Podgorica, May 7, 2015/ Independent Balkan News Agency
By Adnan Prekic
Prosecutorial Council has announced a public call for the election of the special prosecutor and ten special prosecutors. In this way Montenegro has formally completed the reform of the judicial system which was one of the essential tasks in the process of negotiations with the European Union. Last year changed were made to the constitution, resulting in a completely decentralized manner of election of prosecutors. Selecting the special prosecutor, judicial authorities in Montenegro for the first time will get a prosecutor who will deal with issues of corruption, organized crime and war crimes. One of the key requirements of the European Union in the negotiations with Montenegro are specific and measurable results in tackling corruption and organized crime.
The Prosecutors Council has announced a public call for the election of the special prosecutor and ten special prosecutor. The Chief State Prosecutor Ivica Stankovic has recently announced that the Special State Prosecutor’s Office should be established in June. Having adopted the judicial legislation, Montenegro completed the process of regulatory reform of the judiciary, thus clearly stating that the strengthening of the rule of law remain the country’s strategic priority.
There are increasing objections from the part of the European Union, regarding Montenegrin authorities’ need to improve struggle against corruption and organised crime. In the framework of the negotiations for chapter 23 and 24 the EU expects concrete results, while the Montenegrin government is generally focused on the adoption of legislations.

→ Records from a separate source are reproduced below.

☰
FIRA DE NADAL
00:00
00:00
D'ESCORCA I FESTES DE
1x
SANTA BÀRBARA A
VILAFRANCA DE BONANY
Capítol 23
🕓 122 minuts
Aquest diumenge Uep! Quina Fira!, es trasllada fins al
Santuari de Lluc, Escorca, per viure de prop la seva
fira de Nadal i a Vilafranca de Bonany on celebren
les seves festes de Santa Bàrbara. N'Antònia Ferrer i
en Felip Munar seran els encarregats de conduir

Compliments are still coming from Europe regarding the results achieved in the integration process, but it is becoming increasingly clear that for any future progress to be achieved it is necessary to produce concrete results in the fight against corruption and organized crime.

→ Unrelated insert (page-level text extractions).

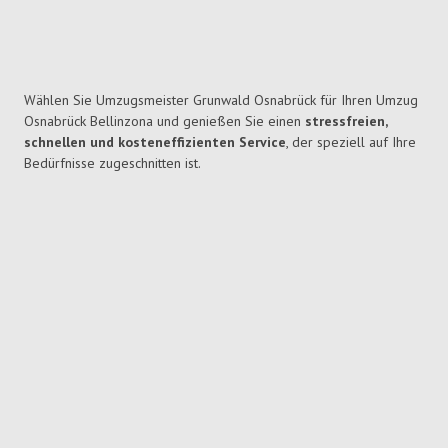
Wählen Sie Umzugsmeister Grunwald Osnabrück für Ihren Umzug
Osnabrück Bellinzona und genießen Sie einen
stressfreien,
schnellen und kosteneffizienten Service
, der speziell auf Ihre
Bedürfnisse zugeschnitten ist.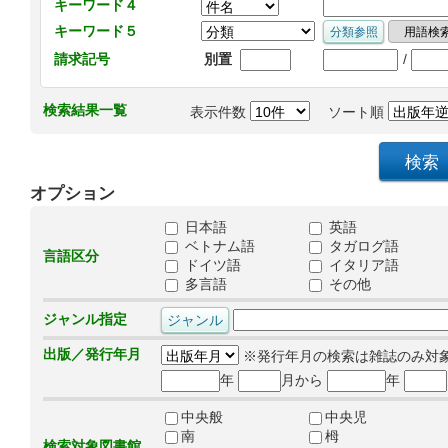
キーワード４
キーワード５
/
請求記号
別置
検索結果一覧
表示件数
ソート順
オプション
日本語
英語
ベトナム語
タガログ語
言語区分
ドイツ語
イタリア語
多言語
その他
ジャンル指定
出版／発行年月
※発行年月の検索は雑誌のみ対
年
月から
年
中央般
中央児
南
栂
検索対象図書館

The rule of law remains the central theme of the future efforts of Montenegro towards the implementation of the negotiating agenda. Key suggestions of European partners are related to the need to strengthen the rule of law, freedom of Press and diligent respect for human rights. Most of these suggestions are only legally completed, while concrete and measurable results in these areas are still expected. Most of the problems were presented in the fulfillment of the Action Plan in chapter 23 and 24 that are relating to the rule of law and fundamental human rights. Some commitments that derive from the Action Plan have been seriously delayed, but no official warning came from Brussels on the issue.